Im Detail zeigten sich deutliche Unterschiede bei Mädchen und Burschen. Burschen leiden fast drei Mal so häufig an Störungen der psychischen und neuronalen Entwicklung (z. B. ADHS-Syndrom) und sechsmal so häufig an Verhaltensstörungen (z. B. Impulskontrolle) als Mädchen. Dafür leiden doppelt so viele Mädchen an Angststörungen und sogar zehn Mal so viele an Essstörungen. Während Migrationshintergrund oder der sozio-ökonomische Faktoren sich nicht signifikant auswirkten, erhöhen offenbar negative familiäre Faktoren (Gewalterfahrung und sexueller Missbrauch, traumatische Erlebnisse, psychische Vorerkrankungen in der Familie, Aufwachsen bei nur einem Elternteil) das Risiko für eine psychische Erkrankung.
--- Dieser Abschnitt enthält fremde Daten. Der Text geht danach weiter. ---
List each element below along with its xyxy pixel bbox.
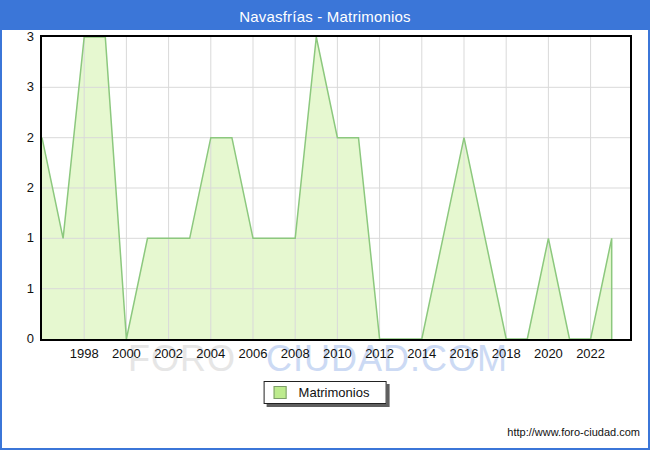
y-tick-label: 3: [6, 79, 34, 95]
x-tick-label: 1998: [62, 346, 106, 362]
x-tick-label: 2000: [104, 346, 148, 362]
plot-area: [40, 35, 632, 341]
footer-url: http://www.foro-ciudad.com: [507, 426, 640, 438]
x-tick-label: 2002: [147, 346, 191, 362]
x-tick-label: 2018: [484, 346, 528, 362]
x-tick-label: 2016: [442, 346, 486, 362]
legend-label: Matrimonios: [299, 385, 370, 400]
x-tick-label: 2020: [526, 346, 570, 362]
y-tick-label: 1: [6, 281, 34, 297]
y-tick-label: 2: [6, 130, 34, 146]
chart-title: Navasfrías - Matrimonios: [239, 8, 411, 25]
x-tick-label: 2014: [400, 346, 444, 362]
chart-window: Navasfrías - Matrimonios FOROCIUDAD.COM …: [0, 0, 650, 450]
y-tick-label: 0: [6, 331, 34, 347]
y-tick-label: 1: [6, 230, 34, 246]
y-tick-label: 3: [6, 29, 34, 45]
legend: Matrimonios: [264, 381, 387, 404]
x-tick-label: 2004: [189, 346, 233, 362]
x-tick-label: 2006: [231, 346, 275, 362]
area-chart: [42, 37, 630, 339]
legend-swatch-icon: [274, 386, 287, 399]
title-bar: Navasfrías - Matrimonios: [2, 2, 648, 30]
y-tick-label: 2: [6, 180, 34, 196]
x-tick-label: 2010: [315, 346, 359, 362]
x-tick-label: 2012: [358, 346, 402, 362]
x-tick-label: 2022: [569, 346, 613, 362]
x-tick-label: 2008: [273, 346, 317, 362]
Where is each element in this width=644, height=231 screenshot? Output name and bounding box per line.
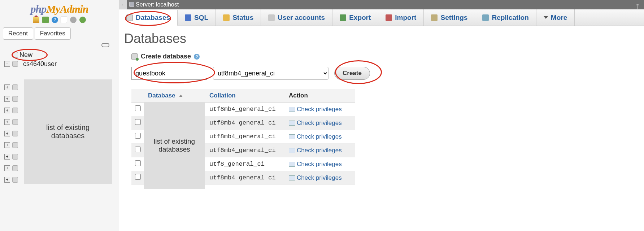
help-icon[interactable]: ? (52, 17, 58, 23)
create-database-icon (131, 53, 138, 60)
logout-icon[interactable] (42, 17, 49, 23)
logo-part-php: php (30, 3, 46, 15)
main-panel: ← Server: localhost ⤒ Databases SQL Stat… (119, 0, 644, 231)
check-privileges-link[interactable]: Check privileges (297, 174, 342, 181)
tree-node[interactable]: + (2, 106, 12, 108)
tree-expand-icon[interactable]: + (4, 119, 10, 125)
check-privileges-link[interactable]: Check privileges (297, 147, 342, 154)
privileges-icon (289, 162, 295, 167)
phpmyadmin-logo[interactable]: phpMyAdmin (0, 0, 119, 17)
privileges-icon (289, 175, 295, 180)
tab-label: Databases (136, 14, 170, 22)
check-privileges-link[interactable]: Check privileges (297, 106, 342, 113)
header-collation-link[interactable]: Collation (209, 92, 236, 99)
row-checkbox[interactable] (135, 105, 141, 111)
tab-status[interactable]: Status (216, 9, 261, 26)
tree-node[interactable]: + (2, 175, 12, 177)
database-icon (12, 177, 18, 183)
dropdown-triangle-icon (544, 16, 548, 19)
tree-node[interactable]: + (2, 95, 12, 96)
tab-label: Status (232, 14, 253, 22)
tab-label: Settings (440, 14, 467, 22)
sidebar: phpMyAdmin ? Recent Favorites New − cs46… (0, 0, 119, 231)
tab-settings[interactable]: Settings (424, 9, 475, 26)
page-title: Databases (124, 31, 639, 46)
tree-expand-icon[interactable]: + (4, 154, 10, 160)
sidebar-toolbar: ? (0, 17, 119, 26)
create-database-heading: Create database ? (131, 53, 639, 60)
favorites-button[interactable]: Favorites (35, 27, 71, 40)
tree-expand-icon[interactable]: + (4, 177, 10, 183)
recent-button[interactable]: Recent (3, 27, 33, 40)
row-collation-cell: utf8_general_ci (206, 157, 285, 171)
header-action: Action (285, 89, 355, 103)
tab-import[interactable]: Import (378, 9, 424, 26)
tab-replication[interactable]: Replication (475, 9, 536, 26)
tree-node[interactable]: + (2, 152, 12, 154)
row-collation-cell: utf8mb4_general_ci (206, 116, 285, 130)
tree-expand-icon[interactable]: + (4, 108, 10, 113)
help-icon[interactable]: ? (194, 54, 200, 60)
docs-icon[interactable] (61, 17, 67, 23)
database-name-input[interactable] (131, 67, 207, 80)
collation-select[interactable]: utf8mb4_general_ci (213, 67, 328, 80)
collapse-panel-icon[interactable]: ⤒ (635, 2, 640, 11)
tree-database-item[interactable]: − cs4640user (2, 60, 117, 69)
table-header-row: Database Collation Action (131, 89, 355, 103)
tree-node[interactable]: + (2, 164, 12, 165)
settings-icon[interactable] (70, 17, 77, 23)
tab-label: Import (395, 14, 416, 22)
table-placeholder-text: list of existing databases (149, 138, 200, 153)
privileges-icon (289, 148, 295, 153)
tree-collapse-icon[interactable]: − (4, 61, 10, 67)
row-checkbox[interactable] (135, 133, 141, 139)
tree-node[interactable]: + (2, 83, 12, 84)
check-privileges-link[interactable]: Check privileges (297, 161, 342, 167)
create-button[interactable]: Create (334, 67, 370, 80)
create-database-form: utf8mb4_general_ci Create (131, 67, 639, 80)
tab-more[interactable]: More (536, 9, 575, 26)
link-icon[interactable] (101, 43, 109, 47)
privileges-icon (289, 134, 295, 139)
tree-node[interactable]: + (2, 129, 12, 131)
import-tab-icon (386, 14, 392, 21)
tab-label: User accounts (278, 14, 325, 22)
row-checkbox[interactable] (135, 147, 141, 152)
table-db-column-placeholder: list of existing databases (144, 102, 205, 189)
reload-icon[interactable] (79, 17, 86, 23)
tree-expand-icon[interactable]: + (4, 165, 10, 171)
row-checkbox[interactable] (135, 119, 141, 125)
header-collation[interactable]: Collation (206, 89, 285, 103)
row-collation-cell: utf8mb4_general_ci (206, 144, 285, 157)
tree-expand-icon[interactable]: + (4, 84, 10, 90)
tree-node[interactable]: + (2, 141, 12, 142)
row-checkbox[interactable] (135, 160, 141, 166)
header-database[interactable]: Database (144, 89, 206, 103)
header-database-link[interactable]: Database (148, 92, 175, 99)
tree-node[interactable]: + (2, 118, 12, 119)
tree-expand-icon[interactable]: + (4, 131, 10, 136)
tree-expand-icon[interactable]: + (4, 142, 10, 148)
back-arrow-icon[interactable]: ← (119, 0, 127, 9)
logo-part-myadmin: MyAdmin (46, 3, 88, 15)
home-icon[interactable] (33, 17, 39, 23)
content-area: Databases Create database ? utf8mb4_gene… (119, 26, 644, 185)
sort-ascending-icon (179, 95, 183, 97)
check-privileges-link[interactable]: Check privileges (297, 133, 342, 140)
tab-user-accounts[interactable]: User accounts (261, 9, 332, 26)
row-collation-cell: utf8mb4_general_ci (206, 171, 285, 185)
tab-label: Export (349, 14, 371, 22)
tab-bar: Databases SQL Status User accounts Expor… (119, 9, 644, 26)
tab-sql[interactable]: SQL (178, 9, 216, 26)
database-tree: New − cs4640user (0, 48, 119, 69)
database-icon (12, 61, 18, 67)
tab-export[interactable]: Export (332, 9, 378, 26)
tree-new-database[interactable]: New (2, 51, 117, 60)
row-checkbox[interactable] (135, 174, 141, 180)
check-privileges-link[interactable]: Check privileges (297, 119, 342, 126)
tree-expand-icon[interactable]: + (4, 96, 10, 102)
database-icon (12, 154, 18, 160)
tab-databases[interactable]: Databases (119, 10, 178, 26)
database-icon (12, 142, 18, 148)
sql-tab-icon (185, 14, 191, 21)
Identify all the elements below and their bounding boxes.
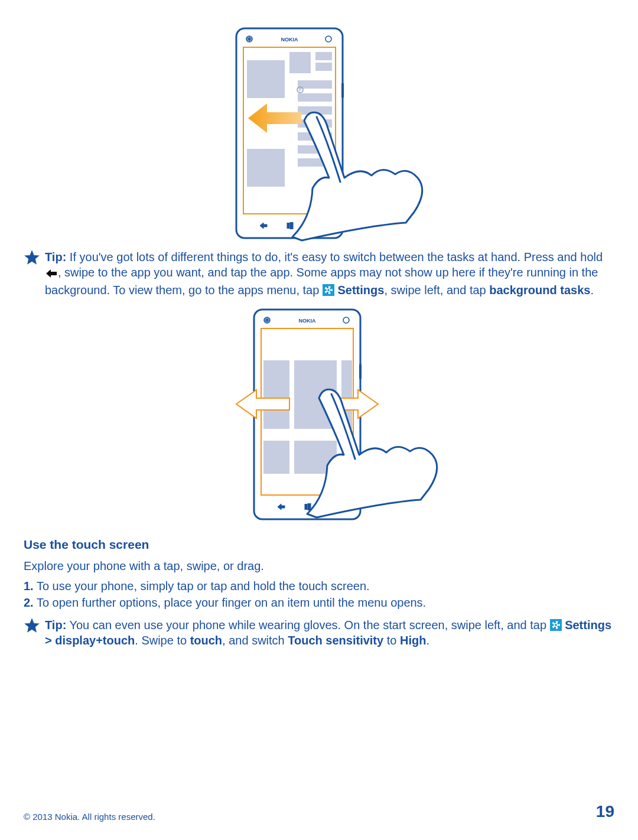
svg-rect-1	[341, 83, 344, 98]
svg-rect-20	[287, 223, 289, 226]
settings-icon	[323, 284, 334, 296]
copyright-text: © 2013 Nokia. All rights reserved.	[24, 811, 155, 823]
svg-rect-11	[298, 93, 332, 102]
back-arrow-icon	[45, 267, 58, 282]
svg-rect-40	[305, 507, 307, 510]
tip1-a: If you've got lots of different things t…	[66, 250, 603, 263]
tip-label: Tip:	[45, 250, 66, 263]
svg-rect-6	[247, 149, 285, 187]
star-icon	[24, 249, 45, 266]
svg-rect-22	[287, 226, 289, 229]
svg-rect-23	[290, 226, 293, 229]
svg-rect-8	[315, 52, 332, 60]
tip1-c: , swipe left, and tap	[384, 284, 489, 297]
tip2-bold2: touch	[190, 634, 222, 647]
section-title: Use the touch screen	[24, 536, 614, 552]
intro-paragraph: Explore your phone with a tap, swipe, or…	[24, 558, 614, 574]
tip2-e: .	[426, 634, 429, 647]
page-number: 19	[596, 801, 614, 822]
tip2-bold4: High	[400, 634, 426, 647]
settings-icon	[550, 619, 562, 631]
tip1-settings: Settings	[337, 284, 384, 297]
svg-rect-10	[298, 80, 332, 89]
tip2-bold3: Touch sensitivity	[288, 634, 383, 647]
step-2-text: To open further options, place your fing…	[34, 596, 427, 609]
tip2-c: , and switch	[222, 634, 288, 647]
step-1-number: 1.	[24, 579, 34, 592]
svg-text:P: P	[299, 88, 302, 92]
svg-rect-30	[263, 360, 289, 429]
tip2-d: to	[383, 634, 400, 647]
tip1-bold2: background tasks	[489, 284, 590, 297]
svg-rect-38	[305, 504, 307, 507]
tip-block-1: Tip: If you've got lots of different thi…	[24, 249, 614, 298]
steps-list: 1. To use your phone, simply tap or tap …	[24, 578, 614, 610]
svg-rect-39	[308, 504, 311, 507]
tip1-d: .	[590, 284, 594, 297]
svg-rect-5	[247, 60, 285, 98]
phone-brand-label: NOKIA	[281, 37, 299, 43]
svg-marker-24	[24, 250, 40, 265]
tip2-b: . Swipe to	[135, 634, 190, 647]
svg-rect-21	[290, 223, 293, 226]
tip-block-2: Tip: You can even use your phone while w…	[24, 617, 614, 648]
step-2-number: 2.	[24, 596, 34, 609]
svg-rect-26	[359, 364, 362, 379]
manual-page: NOKIA	[0, 0, 638, 840]
svg-marker-42	[24, 618, 40, 633]
tip-label: Tip:	[45, 618, 66, 631]
page-footer: © 2013 Nokia. All rights reserved. 19	[24, 801, 614, 822]
tip-1-text: Tip: If you've got lots of different thi…	[45, 249, 614, 298]
phone-brand-label: NOKIA	[299, 318, 317, 324]
svg-rect-9	[315, 63, 332, 71]
star-icon	[24, 617, 45, 634]
tip-2-text: Tip: You can even use your phone while w…	[45, 617, 614, 648]
step-1-text: To use your phone, simply tap or tap and…	[34, 579, 370, 592]
tip2-a: You can even use your phone while wearin…	[66, 618, 549, 631]
svg-rect-7	[289, 52, 311, 73]
illustration-1: NOKIA	[24, 24, 614, 242]
illustration-2: NOKIA	[24, 305, 614, 523]
svg-rect-33	[263, 441, 289, 474]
Ein weiteres Ergebnis der Studie: 47 Prozent der Jugendlichen mit einer lebenslangen psychiatrischen Störung war bereits in medizinischer Behandlung. Mehr als Hälfte jener Jugendlichen, die angaben, mindestens einmal im bisherigen Leben an einer psychischen Störung erkrankt gewesen zu sein, hatte noch keinen Kontakt mit Spezialisten (z. B. einem Kinder- und Jugendpsychiater), waren aber offen für eine Behandlung. Der Besuch beim zuständigen Facharzt hängt offenbar stark vom einzelnen Krankheitsbild ab: Rund 63 Prozent der befragten Jugendlichen mit ADHS waren beim Facharzt, bei Essstörungen waren es nur knapp 20 Prozent, noch weniger bei suizidalen Verhaltensstörungen (16,7 Prozent) und nicht-suizidalem, selbstverletzendem Verhalten (10 Prozent).

Laut Andreas Karawautz würden letztere Krankheitsbilder von den Angehörigen nur ungern als solche anerkannt, die Hemmschwelle, zum Arzt zu gehen, sei hoch. Auch in der Diagnostik gebe es noch Mängel, hinzu kommt die zu niedrige Anzahl an Kinder- und Jugendpsychiatern und dementsprechenden Einrichtungen. Aus Anlass der alarmierenden Daten fordert die Österreichische Liga für Kinder- und Jugendgesundheit neben einer Stärkung von Familien niederschwellige und kassenfinanzierte Angebote für Eltern, die ihnen helfen, rascher und gezielter bei psychischen Problemen ihrer Kinder umgehend kostenlose Hilfe in Anspruch zu nehmen (vgl. Pressemitteilung, online, 2.6.2017).